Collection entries
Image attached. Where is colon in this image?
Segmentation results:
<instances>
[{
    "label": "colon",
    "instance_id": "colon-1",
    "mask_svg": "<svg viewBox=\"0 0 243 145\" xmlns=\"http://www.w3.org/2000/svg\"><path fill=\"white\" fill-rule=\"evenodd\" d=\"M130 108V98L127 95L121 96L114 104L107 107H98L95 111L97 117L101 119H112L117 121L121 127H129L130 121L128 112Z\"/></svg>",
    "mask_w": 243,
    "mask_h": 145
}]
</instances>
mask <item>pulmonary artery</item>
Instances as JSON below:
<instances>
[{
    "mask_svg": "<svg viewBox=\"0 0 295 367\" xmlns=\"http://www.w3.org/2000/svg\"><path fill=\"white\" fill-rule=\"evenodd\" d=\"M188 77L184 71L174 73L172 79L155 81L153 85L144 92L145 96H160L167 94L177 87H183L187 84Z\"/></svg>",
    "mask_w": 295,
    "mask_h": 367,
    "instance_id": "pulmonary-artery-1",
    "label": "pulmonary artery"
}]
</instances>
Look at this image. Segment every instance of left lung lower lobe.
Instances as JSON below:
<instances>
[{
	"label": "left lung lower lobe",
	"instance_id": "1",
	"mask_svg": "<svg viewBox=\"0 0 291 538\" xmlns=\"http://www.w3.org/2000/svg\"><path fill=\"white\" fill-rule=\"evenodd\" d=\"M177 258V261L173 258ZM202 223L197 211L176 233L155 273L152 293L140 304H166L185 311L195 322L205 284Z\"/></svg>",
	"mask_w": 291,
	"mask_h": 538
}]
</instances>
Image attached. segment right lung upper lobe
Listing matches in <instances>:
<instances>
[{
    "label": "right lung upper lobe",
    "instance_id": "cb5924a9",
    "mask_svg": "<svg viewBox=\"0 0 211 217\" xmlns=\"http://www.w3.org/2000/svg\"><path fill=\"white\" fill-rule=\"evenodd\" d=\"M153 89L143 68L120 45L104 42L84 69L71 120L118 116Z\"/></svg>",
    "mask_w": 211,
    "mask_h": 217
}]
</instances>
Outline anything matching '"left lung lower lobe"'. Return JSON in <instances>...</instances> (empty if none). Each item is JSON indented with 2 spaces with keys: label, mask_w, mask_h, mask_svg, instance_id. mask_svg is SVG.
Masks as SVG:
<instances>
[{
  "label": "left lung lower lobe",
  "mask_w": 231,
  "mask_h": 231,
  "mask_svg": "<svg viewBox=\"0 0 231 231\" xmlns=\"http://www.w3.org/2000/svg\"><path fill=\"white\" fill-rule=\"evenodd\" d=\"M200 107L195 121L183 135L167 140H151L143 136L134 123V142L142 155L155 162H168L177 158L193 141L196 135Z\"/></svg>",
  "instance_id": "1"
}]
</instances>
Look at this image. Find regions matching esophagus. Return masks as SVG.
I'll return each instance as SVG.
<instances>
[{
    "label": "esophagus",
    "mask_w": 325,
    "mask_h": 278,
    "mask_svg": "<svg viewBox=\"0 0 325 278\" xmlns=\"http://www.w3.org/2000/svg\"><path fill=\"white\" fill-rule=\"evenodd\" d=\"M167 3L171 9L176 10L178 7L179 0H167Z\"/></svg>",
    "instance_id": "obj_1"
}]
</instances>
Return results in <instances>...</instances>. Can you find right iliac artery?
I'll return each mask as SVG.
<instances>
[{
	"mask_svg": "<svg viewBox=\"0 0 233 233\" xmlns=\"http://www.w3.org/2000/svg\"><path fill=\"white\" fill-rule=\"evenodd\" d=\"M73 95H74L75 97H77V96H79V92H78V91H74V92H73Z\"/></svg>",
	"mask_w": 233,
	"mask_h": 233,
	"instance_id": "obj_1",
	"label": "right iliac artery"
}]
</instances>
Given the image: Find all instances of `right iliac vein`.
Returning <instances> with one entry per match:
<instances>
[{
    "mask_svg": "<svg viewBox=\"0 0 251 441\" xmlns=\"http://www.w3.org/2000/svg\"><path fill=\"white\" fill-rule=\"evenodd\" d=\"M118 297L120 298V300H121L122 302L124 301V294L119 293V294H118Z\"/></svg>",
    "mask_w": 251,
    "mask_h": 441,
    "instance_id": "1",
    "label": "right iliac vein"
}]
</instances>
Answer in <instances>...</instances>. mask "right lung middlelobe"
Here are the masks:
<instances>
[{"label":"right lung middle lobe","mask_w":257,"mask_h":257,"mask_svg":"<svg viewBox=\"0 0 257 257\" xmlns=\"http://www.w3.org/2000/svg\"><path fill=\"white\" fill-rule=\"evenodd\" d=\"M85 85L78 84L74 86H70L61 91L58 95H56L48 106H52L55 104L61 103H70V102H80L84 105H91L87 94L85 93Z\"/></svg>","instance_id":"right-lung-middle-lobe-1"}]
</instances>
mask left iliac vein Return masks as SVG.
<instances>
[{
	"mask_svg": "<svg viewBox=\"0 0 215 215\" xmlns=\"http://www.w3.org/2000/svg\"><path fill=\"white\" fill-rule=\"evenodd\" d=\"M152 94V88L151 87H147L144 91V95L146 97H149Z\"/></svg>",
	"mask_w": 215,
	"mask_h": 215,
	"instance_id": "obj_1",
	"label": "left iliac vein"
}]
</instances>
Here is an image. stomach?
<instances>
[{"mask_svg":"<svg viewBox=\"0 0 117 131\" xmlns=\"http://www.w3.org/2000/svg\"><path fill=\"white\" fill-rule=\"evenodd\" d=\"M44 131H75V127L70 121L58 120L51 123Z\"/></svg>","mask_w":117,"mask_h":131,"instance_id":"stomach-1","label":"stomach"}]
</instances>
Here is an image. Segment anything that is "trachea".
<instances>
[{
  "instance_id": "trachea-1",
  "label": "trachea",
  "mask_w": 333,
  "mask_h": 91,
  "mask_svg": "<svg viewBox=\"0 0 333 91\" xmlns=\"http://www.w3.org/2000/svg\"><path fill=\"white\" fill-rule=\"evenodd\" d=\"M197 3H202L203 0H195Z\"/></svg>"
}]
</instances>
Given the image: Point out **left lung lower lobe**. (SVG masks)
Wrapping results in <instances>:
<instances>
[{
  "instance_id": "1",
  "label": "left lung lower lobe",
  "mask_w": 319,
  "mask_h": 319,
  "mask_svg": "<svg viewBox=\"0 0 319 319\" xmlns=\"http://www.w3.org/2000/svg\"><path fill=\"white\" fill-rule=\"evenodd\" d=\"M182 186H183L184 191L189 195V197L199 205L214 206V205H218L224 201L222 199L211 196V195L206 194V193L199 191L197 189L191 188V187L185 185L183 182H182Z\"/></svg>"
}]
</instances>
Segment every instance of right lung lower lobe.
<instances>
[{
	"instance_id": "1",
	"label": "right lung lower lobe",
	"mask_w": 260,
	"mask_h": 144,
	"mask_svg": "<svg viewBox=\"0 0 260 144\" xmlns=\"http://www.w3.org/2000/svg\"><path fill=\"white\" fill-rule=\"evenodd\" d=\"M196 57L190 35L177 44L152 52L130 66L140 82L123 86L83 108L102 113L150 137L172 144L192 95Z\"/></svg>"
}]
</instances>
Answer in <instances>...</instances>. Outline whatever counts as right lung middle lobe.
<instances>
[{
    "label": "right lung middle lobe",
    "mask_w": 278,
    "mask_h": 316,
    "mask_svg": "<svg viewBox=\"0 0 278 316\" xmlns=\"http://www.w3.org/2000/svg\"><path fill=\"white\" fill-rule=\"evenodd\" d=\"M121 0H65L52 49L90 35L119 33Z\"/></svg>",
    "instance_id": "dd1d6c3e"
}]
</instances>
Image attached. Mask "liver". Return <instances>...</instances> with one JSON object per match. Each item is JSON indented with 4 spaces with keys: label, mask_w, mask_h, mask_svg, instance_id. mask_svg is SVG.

PROBLEM TO SOLVE → Give back all of the data above without any alteration.

RESULT BELOW →
Image attached. Where is colon in this image?
Segmentation results:
<instances>
[{
    "label": "colon",
    "instance_id": "colon-1",
    "mask_svg": "<svg viewBox=\"0 0 243 145\" xmlns=\"http://www.w3.org/2000/svg\"><path fill=\"white\" fill-rule=\"evenodd\" d=\"M130 108V98L127 95L121 96L114 104L107 107H98L95 111L97 117L101 119H112L117 121L121 127H129L130 121L128 112Z\"/></svg>",
    "mask_w": 243,
    "mask_h": 145
}]
</instances>
mask <item>pulmonary artery</item>
Instances as JSON below:
<instances>
[{
    "mask_svg": "<svg viewBox=\"0 0 295 367\" xmlns=\"http://www.w3.org/2000/svg\"><path fill=\"white\" fill-rule=\"evenodd\" d=\"M188 77L184 71L174 73L172 79L155 81L153 85L144 92L145 96H160L167 94L177 87H183L187 84Z\"/></svg>",
    "mask_w": 295,
    "mask_h": 367,
    "instance_id": "pulmonary-artery-1",
    "label": "pulmonary artery"
}]
</instances>
Look at this image. Segment every instance of left lung lower lobe.
Instances as JSON below:
<instances>
[{
	"label": "left lung lower lobe",
	"instance_id": "1",
	"mask_svg": "<svg viewBox=\"0 0 291 538\" xmlns=\"http://www.w3.org/2000/svg\"><path fill=\"white\" fill-rule=\"evenodd\" d=\"M177 258V261L173 258ZM202 223L197 211L176 233L155 273L152 293L140 304H166L185 311L195 322L205 284Z\"/></svg>",
	"mask_w": 291,
	"mask_h": 538
}]
</instances>
Image attached. segment right lung upper lobe
Listing matches in <instances>:
<instances>
[{
    "label": "right lung upper lobe",
    "instance_id": "cb5924a9",
    "mask_svg": "<svg viewBox=\"0 0 211 217\" xmlns=\"http://www.w3.org/2000/svg\"><path fill=\"white\" fill-rule=\"evenodd\" d=\"M153 89L143 68L120 45L104 42L84 69L71 120L118 116Z\"/></svg>",
    "mask_w": 211,
    "mask_h": 217
}]
</instances>
Outline anything matching '"left lung lower lobe"'. Return JSON in <instances>...</instances> (empty if none). Each item is JSON indented with 2 spaces with keys: label, mask_w, mask_h, mask_svg, instance_id. mask_svg is SVG.
Masks as SVG:
<instances>
[{
  "label": "left lung lower lobe",
  "mask_w": 231,
  "mask_h": 231,
  "mask_svg": "<svg viewBox=\"0 0 231 231\" xmlns=\"http://www.w3.org/2000/svg\"><path fill=\"white\" fill-rule=\"evenodd\" d=\"M200 107L195 121L183 135L167 140H151L143 136L134 123V142L142 155L155 162H168L177 158L193 141L196 135Z\"/></svg>",
  "instance_id": "1"
}]
</instances>
Look at this image. Find regions matching esophagus. Return masks as SVG.
I'll return each instance as SVG.
<instances>
[{
    "label": "esophagus",
    "mask_w": 325,
    "mask_h": 278,
    "mask_svg": "<svg viewBox=\"0 0 325 278\" xmlns=\"http://www.w3.org/2000/svg\"><path fill=\"white\" fill-rule=\"evenodd\" d=\"M167 3L171 9L176 10L178 7L179 0H167Z\"/></svg>",
    "instance_id": "obj_1"
}]
</instances>
Return results in <instances>...</instances>. Can you find right iliac artery?
I'll return each mask as SVG.
<instances>
[{
	"mask_svg": "<svg viewBox=\"0 0 233 233\" xmlns=\"http://www.w3.org/2000/svg\"><path fill=\"white\" fill-rule=\"evenodd\" d=\"M73 95H74L75 97H77V96H79V92H78V91H74V92H73Z\"/></svg>",
	"mask_w": 233,
	"mask_h": 233,
	"instance_id": "obj_1",
	"label": "right iliac artery"
}]
</instances>
Given the image: Find all instances of `right iliac vein`.
Returning <instances> with one entry per match:
<instances>
[{
    "mask_svg": "<svg viewBox=\"0 0 251 441\" xmlns=\"http://www.w3.org/2000/svg\"><path fill=\"white\" fill-rule=\"evenodd\" d=\"M118 297L120 298V300H121L122 302L124 301V294L119 293V294H118Z\"/></svg>",
    "mask_w": 251,
    "mask_h": 441,
    "instance_id": "1",
    "label": "right iliac vein"
}]
</instances>
Answer in <instances>...</instances>. mask "right lung middlelobe"
Here are the masks:
<instances>
[{"label":"right lung middle lobe","mask_w":257,"mask_h":257,"mask_svg":"<svg viewBox=\"0 0 257 257\" xmlns=\"http://www.w3.org/2000/svg\"><path fill=\"white\" fill-rule=\"evenodd\" d=\"M85 85L78 84L74 86H70L61 91L58 95H56L48 106H52L55 104L61 103H70V102H80L84 105H91L87 94L85 93Z\"/></svg>","instance_id":"right-lung-middle-lobe-1"}]
</instances>
mask left iliac vein Return masks as SVG.
<instances>
[{
	"mask_svg": "<svg viewBox=\"0 0 215 215\" xmlns=\"http://www.w3.org/2000/svg\"><path fill=\"white\" fill-rule=\"evenodd\" d=\"M152 94V88L151 87H147L144 91V95L146 97H149Z\"/></svg>",
	"mask_w": 215,
	"mask_h": 215,
	"instance_id": "obj_1",
	"label": "left iliac vein"
}]
</instances>
Here is an image. stomach?
<instances>
[{"mask_svg":"<svg viewBox=\"0 0 117 131\" xmlns=\"http://www.w3.org/2000/svg\"><path fill=\"white\" fill-rule=\"evenodd\" d=\"M44 131H75V127L70 121L58 120L51 123Z\"/></svg>","mask_w":117,"mask_h":131,"instance_id":"stomach-1","label":"stomach"}]
</instances>
Here is an image. Segment anything that is "trachea".
<instances>
[{
  "instance_id": "trachea-1",
  "label": "trachea",
  "mask_w": 333,
  "mask_h": 91,
  "mask_svg": "<svg viewBox=\"0 0 333 91\" xmlns=\"http://www.w3.org/2000/svg\"><path fill=\"white\" fill-rule=\"evenodd\" d=\"M197 3H202L203 0H195Z\"/></svg>"
}]
</instances>
Given the image: Point out **left lung lower lobe**. (SVG masks)
Wrapping results in <instances>:
<instances>
[{
  "instance_id": "1",
  "label": "left lung lower lobe",
  "mask_w": 319,
  "mask_h": 319,
  "mask_svg": "<svg viewBox=\"0 0 319 319\" xmlns=\"http://www.w3.org/2000/svg\"><path fill=\"white\" fill-rule=\"evenodd\" d=\"M182 186H183L184 191L189 195V197L199 205L214 206V205H218L224 201L222 199L211 196V195L206 194V193L199 191L197 189L191 188V187L185 185L183 182H182Z\"/></svg>"
}]
</instances>
Segment every instance of right lung lower lobe.
<instances>
[{
	"instance_id": "1",
	"label": "right lung lower lobe",
	"mask_w": 260,
	"mask_h": 144,
	"mask_svg": "<svg viewBox=\"0 0 260 144\" xmlns=\"http://www.w3.org/2000/svg\"><path fill=\"white\" fill-rule=\"evenodd\" d=\"M196 57L190 35L177 44L152 52L130 66L140 82L123 86L83 108L102 113L150 137L172 144L192 95Z\"/></svg>"
}]
</instances>
Answer in <instances>...</instances>. Outline whatever counts as right lung middle lobe.
<instances>
[{
    "label": "right lung middle lobe",
    "mask_w": 278,
    "mask_h": 316,
    "mask_svg": "<svg viewBox=\"0 0 278 316\" xmlns=\"http://www.w3.org/2000/svg\"><path fill=\"white\" fill-rule=\"evenodd\" d=\"M121 0H65L52 49L90 35L119 33Z\"/></svg>",
    "instance_id": "dd1d6c3e"
}]
</instances>
Image attached. Mask "liver". Return <instances>...</instances> with one JSON object per match. Each item is JSON indented with 4 spaces with keys: label, mask_w, mask_h, mask_svg, instance_id. mask_svg is SVG.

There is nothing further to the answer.